AGRAVO EM REURSO ESPECIAL — AREsp 2767329
Análise documental baseada na ementa oficial do Superior Tribunal de Justiça, organizada para consulta e compreensão do precedente.
Comentário editorial
Nesta leitura prática, a decisão é organizada para mostrar o que o STJ efetivamente registrou e quais dados devem ser conferidos antes de transportar o entendimento para uma situação cotidiana. O recorte processual é AREsp, julgado por TERCEIRA TURMA, sob relatoria de RICARDO VILLAS BÔAS CUEVA.

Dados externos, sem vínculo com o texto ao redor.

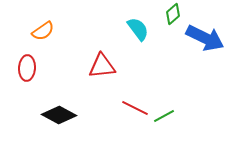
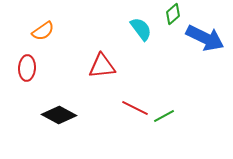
cyan semicircle: moved 3 px right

Para o cidadão, o ponto essencial é não tratar a ementa como uma regra automática: fatos, pedidos, fase processual e legislação aplicável precisam ser comparados com o caso concreto. Quando o julgamento repercutir em mobilidade, veículos, sanções ou direitos do condutor, essa conexão deve estar expressa no próprio texto oficial.
Pontos centrais da ementa
- VIOLAÇÃO DOS ARTIGOS 167 E 170 DO CÓDIGO CIVIL.
- Não há falar em negativa de prestação jurisdicional se o tribunal de origem motiva adequadamente sua decisão, ainda que de forma sucinta, solucionando a controvérsia com a aplicação do direito que entende cabível à hipótese, apenas não no sentido pretendido pela parte.
- A questão acerca da violação dos artigos 167 e 170 do Código Civil não foi objeto de debate pelo Tribunal de origem, tendo em vista que inaugurada apenas nos embargos de declaração opostos ao acórdão recorrido, o que atrai a incidência das Súmulas nº 282/STF e 211/STJ.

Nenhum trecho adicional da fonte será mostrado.